Australia cancels Novak Djokovic’s visa—again

Source

FOR FIVE days Australia’s government dragged out a decision about whether to attempt a second serve against the world’s best tennis player and perhaps its most prominent anti-vaxxer. A federal judge overturned its first attempt to deport Novak Djokovic on January 10th. The conservative government is trying again. On the evening of January 14th, as Australians headed home for the weekend, Alex Hawke, the minister for immigration, announced that he had used his personal powers to cancel Mr Djokovic’s visa for a second time. He was doing so, he said, “on health and good order grounds, on the basis that it was in the public interest”.

Australia’s Migration Act gives Mr Hawke wide powers to grant or cancel visas if he deems it in the national interest. Mr Djokovic, who spent four nights in a notorious immigration hotel after his visa was first cancelled, will now be returned to detention. If the government’s case against him succeeds, he could be barred from returning to Australia to defend his title for three years.
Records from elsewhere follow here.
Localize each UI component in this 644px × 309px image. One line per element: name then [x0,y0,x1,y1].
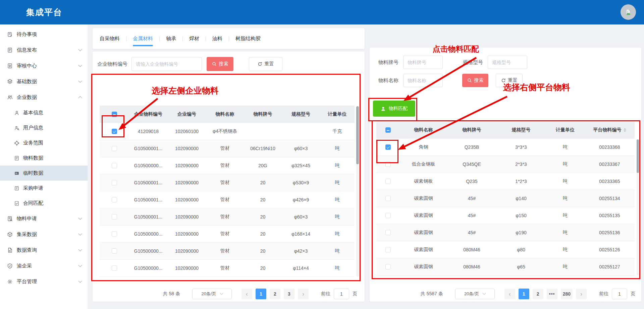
table-header-cell-sortable[interactable]: 平台物料编号 [585,121,635,139]
table-row[interactable]: G10500001...102090000管材20φ426×9吨 [100,191,355,208]
row-checkbox[interactable] [112,214,117,220]
sidebar-item-user-info[interactable]: 用户信息 [0,120,88,135]
table-row[interactable]: 碳素圆钢080M46φ80吨00255126 [376,241,635,258]
page-size-select[interactable]: 20条/页 [192,289,232,299]
tab-item-0[interactable]: 自采物料 [100,36,120,42]
row-checkbox[interactable] [385,264,391,269]
material-match-button[interactable]: 物料匹配 [373,101,415,117]
table-row[interactable]: G10500001...102090000管材06Cr19Ni10φ60×3吨 [100,140,355,157]
table-cell: 00255134 [585,190,635,207]
page-button-2[interactable]: 2 [270,289,280,299]
brand-input[interactable] [403,56,443,69]
table-cell [244,123,282,140]
sidebar-item-material-request[interactable]: 物料申请 [0,211,88,227]
table-row[interactable]: 角钢Q235B3*3*3吨00233368 [376,139,635,156]
vertical-scrollbar-thumb[interactable] [637,139,639,173]
reset-button[interactable]: 重置 [249,57,282,71]
search-button[interactable]: 搜索 [462,74,488,87]
table-row[interactable]: G10500001...102090000管材20φ60×3吨 [100,208,355,226]
table-cell: 管材 [206,191,244,208]
enterprise-material-code-input[interactable] [131,57,202,71]
page-size-select[interactable]: 20条/页 [455,289,495,299]
row-checkbox[interactable] [112,163,117,168]
row-checkbox[interactable] [385,230,391,235]
avatar[interactable] [621,4,636,20]
reset-button[interactable]: 重置 [496,74,523,87]
row-checkbox[interactable] [112,129,117,134]
table-row[interactable]: 碳素圆钢45#φ140吨00255134 [376,190,635,207]
sort-desc-icon[interactable] [624,130,626,132]
sort-asc-icon[interactable] [624,128,626,130]
tab-item-4[interactable]: 油料 [212,36,222,42]
search-button[interactable]: 搜索 [207,57,233,71]
vertical-scrollbar-track[interactable] [356,158,359,276]
row-checkbox[interactable] [385,196,391,201]
sidebar-item-yuqicai[interactable]: 渝企采 [0,258,88,274]
select-all-checkbox[interactable] [385,127,391,133]
table-row[interactable]: 碳素圆钢45#φ150吨00255135 [376,207,635,224]
spec-input[interactable] [488,56,527,69]
row-checkbox[interactable] [112,197,117,202]
row-checkbox[interactable] [385,179,391,184]
row-checkbox[interactable] [112,231,117,237]
sidebar-item-temp-data[interactable]: 临时数据 [0,166,88,181]
row-checkbox[interactable] [385,144,391,150]
sidebar-item-base-data[interactable]: 基础数据 [0,74,88,89]
page-button-280[interactable]: 280 [561,289,573,299]
table-row[interactable]: 碳素圆钢45#φ190吨00255136 [376,224,635,241]
tab-item-2[interactable]: 轴承 [166,36,176,42]
sidebar-item-business-scope[interactable]: 业务范围 [0,135,88,150]
tab-item-5[interactable]: 树脂结构胶 [235,36,261,42]
table-row[interactable]: 低合金钢板Q345QE2*3*3吨00233367 [376,156,635,173]
table-row[interactable]: G10500001...102090000管材20φ530×9吨 [100,174,355,191]
table-cell: φ325×45 [282,157,320,174]
prev-page-button[interactable]: ‹ [504,289,515,299]
goto-page-input[interactable] [334,289,349,299]
page-button-1[interactable]: 1 [256,289,266,299]
sidebar-item-material-data[interactable]: 物料数据 [0,150,88,166]
row-checkbox[interactable] [385,247,391,252]
table-row[interactable]: G10500000...102090000管材20φ114×4吨 [100,260,355,277]
sidebar-item-platform-admin[interactable]: 平台管理 [0,274,88,290]
sidebar-item-purchase-request[interactable]: 采购申请 [0,181,88,196]
row-checkbox[interactable] [385,162,391,167]
sidebar-item-todo[interactable]: 待办事项 [0,26,88,42]
search-icon [467,78,472,83]
row-checkbox[interactable] [385,213,391,218]
material-name-input[interactable] [403,74,443,87]
select-all-checkbox[interactable] [112,112,117,117]
publish-icon [7,47,13,53]
table-row[interactable]: 碳素钢板Q2351*2*3吨00233365 [376,173,635,190]
page-button-2[interactable]: 2 [533,289,543,299]
sidebar-item-data-query[interactable]: 数据查询 [0,242,88,258]
table-row[interactable]: G10500000...102090000管材20φ168×14吨 [100,226,355,243]
row-checkbox[interactable] [112,146,117,151]
prev-page-button[interactable]: ‹ [241,289,252,299]
table-row[interactable]: G10500000...102090000管材20φ42×3吨 [100,243,355,260]
sidebar-item-enterprise-data[interactable]: 企业数据 [0,89,88,105]
page-button-3[interactable]: 3 [284,289,294,299]
sidebar-item-contract-match[interactable]: 合同匹配 [0,196,88,211]
sidebar: 待办事项 信息发布 审核中心 基础数据 企业数据 基本信息 [0,24,88,309]
layers-icon [7,79,13,84]
tab-item-3[interactable]: 焊材 [189,36,199,42]
goto-page-input[interactable] [612,289,627,299]
sidebar-item-collective-data[interactable]: 集采数据 [0,227,88,242]
next-page-button[interactable]: › [576,289,587,299]
table-row[interactable]: 41209018102060100φ4不锈钢条千克 [100,123,355,140]
tab-item-1[interactable]: 金属材料 [133,36,153,42]
row-checkbox[interactable] [112,248,117,254]
sidebar-item-audit-center[interactable]: 审核中心 [0,58,88,74]
row-checkbox[interactable] [112,180,117,185]
row-checkbox[interactable] [112,265,117,271]
sidebar-item-basic-info[interactable]: 基本信息 [0,105,88,120]
vertical-scrollbar-thumb[interactable] [356,106,359,164]
table-header-cell: 计量单位 [320,106,355,123]
more-pages-button[interactable]: ••• [547,289,557,299]
next-page-button[interactable]: › [298,289,309,299]
table-row[interactable]: 碳素圆钢080M46φ65吨00255127 [376,258,635,275]
table-row[interactable]: G10500000...102090000管材20Gφ325×45吨 [100,157,355,174]
sidebar-item-info-publish[interactable]: 信息发布 [0,42,88,58]
table-cell: 45# [447,207,496,224]
page-button-1[interactable]: 1 [519,289,529,299]
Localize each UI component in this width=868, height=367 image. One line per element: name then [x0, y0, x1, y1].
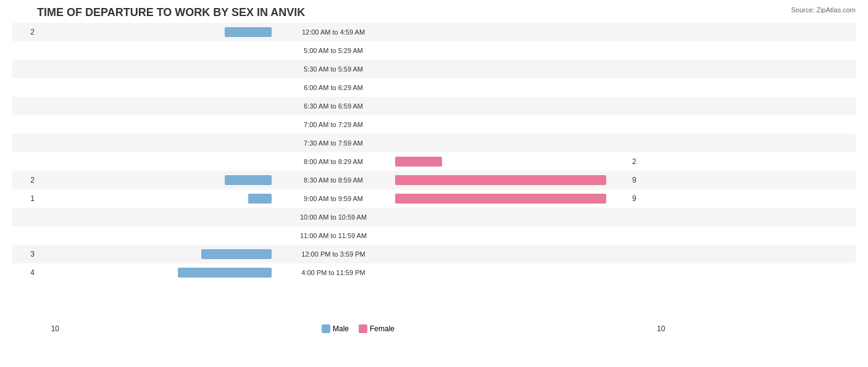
female-bar-area — [395, 120, 630, 130]
male-bar-area — [37, 249, 272, 259]
chart-title: TIME OF DEPARTURE TO WORK BY SEX IN ANVI… — [12, 6, 856, 19]
female-bar-area — [395, 101, 630, 111]
female-bar — [395, 157, 442, 167]
male-value: 1 — [12, 194, 37, 203]
legend-female-box — [359, 324, 367, 333]
x-axis: 10 Male Female 10 — [12, 324, 856, 333]
male-bar-area — [37, 157, 272, 167]
legend-female-label: Female — [370, 324, 394, 333]
female-bar-area — [395, 249, 630, 259]
chart-area: 2 12:00 AM to 4:59 AM 5:00 AM to 5:29 AM… — [12, 23, 856, 322]
female-bar-area — [395, 194, 630, 204]
female-bar-area — [395, 138, 630, 148]
female-bar-area — [395, 27, 630, 37]
male-bar-area — [37, 64, 272, 74]
table-row: 10:00 AM to 10:59 AM — [12, 208, 856, 226]
time-label: 5:30 AM to 5:59 AM — [272, 65, 395, 73]
female-value: 9 — [630, 194, 654, 203]
male-bar-area — [37, 231, 272, 241]
time-label: 12:00 PM to 3:59 PM — [272, 250, 395, 258]
male-value: 2 — [12, 176, 37, 184]
male-bar-area — [37, 175, 272, 185]
male-bar-area — [37, 27, 272, 37]
legend-male-box — [322, 324, 330, 333]
table-row: 1 9:00 AM to 9:59 AM 9 — [12, 189, 856, 208]
time-label: 6:30 AM to 6:59 AM — [272, 102, 395, 110]
male-bar-area — [37, 212, 272, 222]
time-label: 7:30 AM to 7:59 AM — [272, 139, 395, 147]
time-label: 10:00 AM to 10:59 AM — [272, 213, 395, 221]
male-bar-area — [37, 194, 272, 204]
male-bar — [201, 249, 272, 259]
time-label: 6:00 AM to 6:29 AM — [272, 84, 395, 91]
chart-container: TIME OF DEPARTURE TO WORK BY SEX IN ANVI… — [0, 0, 868, 367]
table-row: 11:00 AM to 11:59 AM — [12, 226, 856, 245]
legend-male-label: Male — [333, 324, 349, 333]
male-bar-area — [37, 120, 272, 130]
male-bar-area — [37, 83, 272, 93]
male-bar — [178, 268, 272, 278]
male-value: 4 — [12, 268, 37, 277]
table-row: 6:00 AM to 6:29 AM — [12, 78, 856, 97]
time-label: 8:30 AM to 8:59 AM — [272, 176, 395, 184]
male-value: 3 — [12, 250, 37, 258]
female-bar-area — [395, 175, 630, 185]
source-text: Source: ZipAtlas.com — [791, 6, 856, 14]
table-row: 2 12:00 AM to 4:59 AM — [12, 23, 856, 41]
female-bar-area — [395, 231, 630, 241]
x-axis-left-label: 10 — [37, 324, 62, 333]
female-value: 2 — [630, 157, 654, 166]
time-label: 4:00 PM to 11:59 PM — [272, 269, 395, 276]
legend: Male Female — [296, 324, 420, 333]
table-row: 5:00 AM to 5:29 AM — [12, 41, 856, 60]
female-bar-area — [395, 83, 630, 93]
male-bar-area — [37, 46, 272, 56]
table-row: 3 12:00 PM to 3:59 PM — [12, 245, 856, 263]
female-bar-area — [395, 46, 630, 56]
time-label: 9:00 AM to 9:59 AM — [272, 195, 395, 202]
female-bar-area — [395, 268, 630, 278]
male-bar-area — [37, 138, 272, 148]
x-axis-right-label: 10 — [654, 324, 679, 333]
male-bar — [225, 175, 272, 185]
time-label: 12:00 AM to 4:59 AM — [272, 28, 395, 36]
male-value: 2 — [12, 28, 37, 36]
female-bar-area — [395, 64, 630, 74]
legend-female: Female — [359, 324, 394, 333]
time-label: 7:00 AM to 7:29 AM — [272, 121, 395, 128]
time-label: 11:00 AM to 11:59 AM — [272, 232, 395, 239]
table-row: 8:00 AM to 8:29 AM 2 — [12, 152, 856, 171]
male-bar-area — [37, 268, 272, 278]
male-bar — [248, 194, 272, 204]
legend-male: Male — [322, 324, 349, 333]
female-bar-area — [395, 212, 630, 222]
female-value: 9 — [630, 176, 654, 184]
time-label: 8:00 AM to 8:29 AM — [272, 158, 395, 165]
table-row: 7:30 AM to 7:59 AM — [12, 134, 856, 152]
table-row: 2 8:30 AM to 8:59 AM 9 — [12, 171, 856, 189]
table-row: 6:30 AM to 6:59 AM — [12, 97, 856, 115]
female-bar — [395, 194, 606, 204]
female-bar-area — [395, 157, 630, 167]
table-row: 7:00 AM to 7:29 AM — [12, 115, 856, 134]
table-row: 5:30 AM to 5:59 AM — [12, 60, 856, 78]
table-row: 4 4:00 PM to 11:59 PM — [12, 263, 856, 282]
female-bar — [395, 175, 606, 185]
male-bar-area — [37, 101, 272, 111]
male-bar — [225, 27, 272, 37]
time-label: 5:00 AM to 5:29 AM — [272, 47, 395, 54]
Yet the match is not over: his lawyers have sought an injunction against deportation. His appeal will be heard on January 16th. If the federal court rules in his favour, the Serb could still compete in the increasingly unfortunately named Australian Open, which starts the next day.

The federal government has accepted that its previous line of argument failed. It no longer argues that Mr Djokovic broke its rules when he entered Australia. Neither does it suggest that he is a risk to Australians because he is unvaccinated. Rather it has adopted a “starkly different” argument against Mr Djokovic, said Nick Wood, his barrister, in the court’s initial hearing: that he might “excite anti-vax sentiment in the event that he’s present”. If that is its claim, argued Mr Wood, the government would forcibly remove “a man of good standing, who has complied with the law, and who poses a negligible risk to others.”

Australians have good reason to be angry with Mr Djokovic. Over the past few days, evidence has emerged to suggest that he has flouted covid rules in several countries. Australia’s federal government found that he had made a false declaration on an immigration document, by professing not to have travelled in the two weeks before he arrived in the country, when he had visited Spain and Serbia (he lives in Monte Carlo). Mr Djokovic claims that was a “human error” by the agent who filled out the form.

Worse, he is accused of endangering others by going out when he knowingly had the coronavirus. A document submitted to the federal court before his first appeal said that he received a positive test result on December 16th. He was photographed the next day handing out awards to children, and admits conducting an interview with L’Équipe, a French sports newspaper, on December 18th, when he knew he had the virus. Yet this story also seems muddled. Der Spiegel, a German magazine, accessed a digital version of Mr Djokovic’s results, and found that it was dated December 26th. If that was when the player tested positive, it would have barred him from flying to Australia when he did.

To many Aussies, it seems like he has fiddled the system. One angry news anchor summed up the national mood in a leaked video, asserting that “whatever way you look at it, Novak Djokovic is a lying, sneaky asshole”. Australians by and large like rules, expect people to stick to them and trust governments to solve their problems. The country is, among Western democracies, almost uniquely utilitarian, points out Ian McAllister of the Australian National University. It puts the greater good above rugged individualism. By that reasoning, Mr Djokovic has a right to be unvaccinated, but the government can protect other people by kicking him out.

Yet this looks a lot like an executive trying to overrule its judiciary. The power Mr Hawke has drawn on was designed to remove people who pose an extreme threat to the Australian community, not to deport objectionable celebrities. It is “an affront to the rule of law, because it is designed to sideline the courts”, argues Greg Barns, an Australian barrister. Federal judges “loathe this provision” and often overturn it, he says. Mr Djokovic can still hope to go from the law court to the tennis court—and not the airport.